Japan persists in playing up the “China threat theory” because it wants to utilise it to break through constitutional limitations and become a country that “has the right to initiate wars. During Kishida’s journey to the U.S., an announcement, made by the White House signalling the review of collaboration with Japan “on AUKUS Pillar II developed capability projects,” has raised anxiety in the international community. This is the first time since the building of the alliance in September 2021 that the three countries have made such a statement. Japanese officials responded by stating they “recognized” the importance of AUKUS.  

AUKUS, a trilateral security cooperation for the Indo-Pacific region between Australia, the United Kingdom, and the US, encompasses two main pillars. While the first pillar circles around the deployment of nuclear submarines in Australia and the joint action and construction of the next generation of nuclear submarines, the second pillar concentrates on delivering advanced capabilities and sharing technologies across a range of dimensions including quantum computing, undersea, hypersonic, artificial intelligence and cyber technologies.

At the strategic level, these nations also have their motives. The United States regards AUKUS as a critical part of its Indo-Pacific strategy, and wants to draw more allies, especially Japan, which owns advanced technology and is always breaking through constitutional constraints, to achieve its purpose of “containing China.”

Japan, on the other hand, desires to use AUKUS as a new tool to follow its military agenda in the Asia-Pacific and to control China. Australia has not been very involved in the past because it was worried that a new member would hinder its own submarine research and development program. However, due to the severe delay in the progress of the first pillar of partnership, the Australian side had to look forward to the second post of cooperation and decided to keep the inclusion of Japan.
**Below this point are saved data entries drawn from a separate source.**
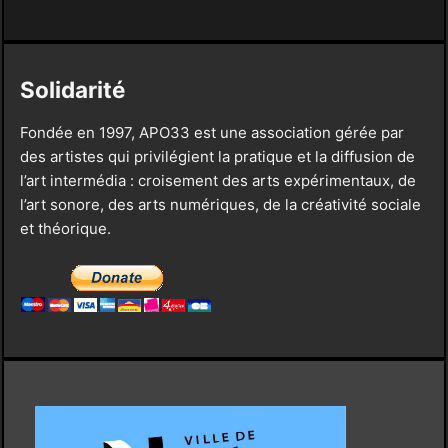
Solidarité
Fondée en 1997, APO33 est une association gérée par
des artistes qui privilégient la pratique et la diffusion de
l’art intermédia : croisement des arts expérimentaux, de
l’art sonore, des arts numériques, de la créativité sociale
et théorique.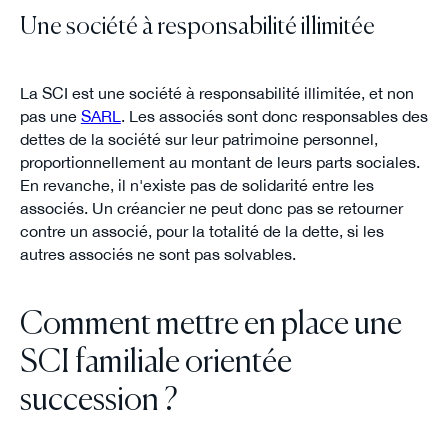
Une société à responsabilité illimitée
La SCI est une société à responsabilité illimitée, et non
pas une
SARL
. Les associés sont donc responsables des
dettes de la société sur leur patrimoine personnel,
proportionnellement au montant de leurs parts sociales.
En revanche, il n'existe pas de solidarité entre les
associés. Un créancier ne peut donc pas se retourner
contre un associé, pour la totalité de la dette, si les
autres associés ne sont pas solvables.
Comment mettre en place une
SCI familiale orientée
succession ?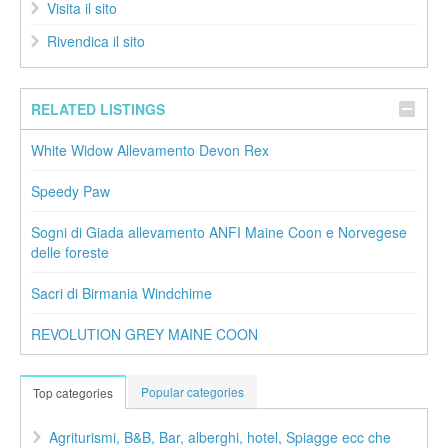
Visita il sito
Rivendica il sito
RELATED LISTINGS
White Widow Allevamento Devon Rex
Speedy Paw
Sogni di Giada allevamento ANFI Maine Coon e Norvegese
delle foreste
Sacri di Birmania Windchime
REVOLUTION GREY MAINE COON
Popular categories
Top categories
Agriturismi, B&B, Bar, alberghi, hotel, Spiagge ecc che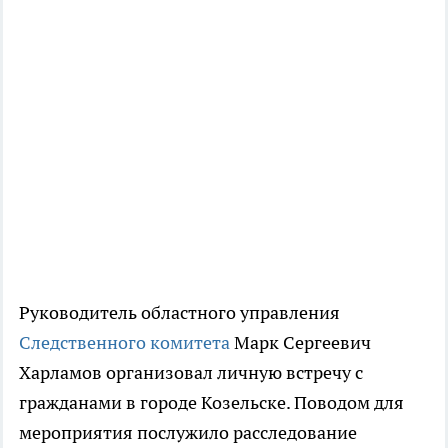
Руководитель областного управления
Следственного комитета
Марк Сергеевич
Харламов организовал личную встречу с
гражданами в городе Козельске. Поводом для
мероприятия послужило расследование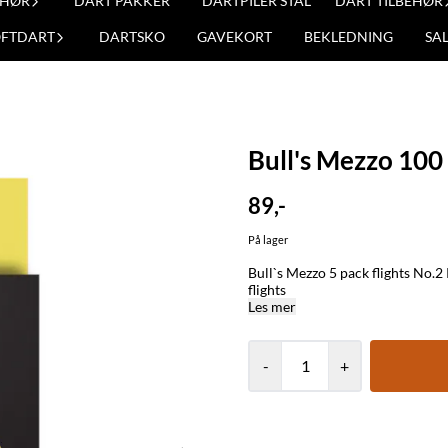
EHØR
DART PAKKER
DARTPILER STÅL
DART TILBEHØR
OFTDART
DARTSKO
GAVEKORT
BEKLEDNING
SA
Bull's Mezzo 100
89,-
På lager
Bull`s Mezzo 5 pack flights No.2 Produsert i 100 micron. Flights av god kvalitet 1 pakke med 15
flights
Les mer
-
+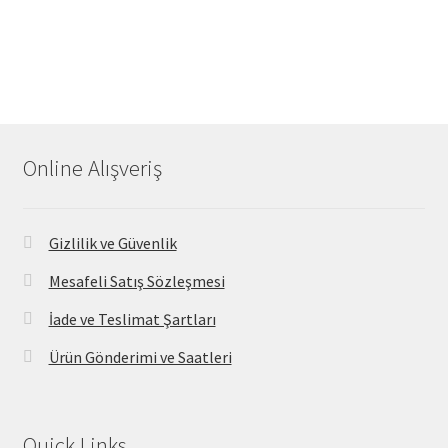
Online Alışveriş
Gizlilik ve Güvenlik
Mesafeli Satış Sözleşmesi
İade ve Teslimat Şartları
Ürün Gönderimi ve Saatleri
Quick Links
U.S. Deputy Secretary of State Kurt Campbell suggested that AUKUS submarines could be deployed in a variety of scenarios, including in “cross-Straits circumstances.” The U.S. attempt to connect the AUKUS situation to “cross-Straits circumstances” is a means to expand its control over the Asia-Pacific region and its partners, and also to intensify conflict and an arms race in the region. The ultimate purpose is to leverage resources from other nations to increase U.S. nuclear submarine technology and support deployment in the region. Instead of caring whether Australia receives nuclear-powered submarines or not, the U.S. only oversees how much money it can pull from these countries and whether it can facilitate the development of its nuclear submarine industry.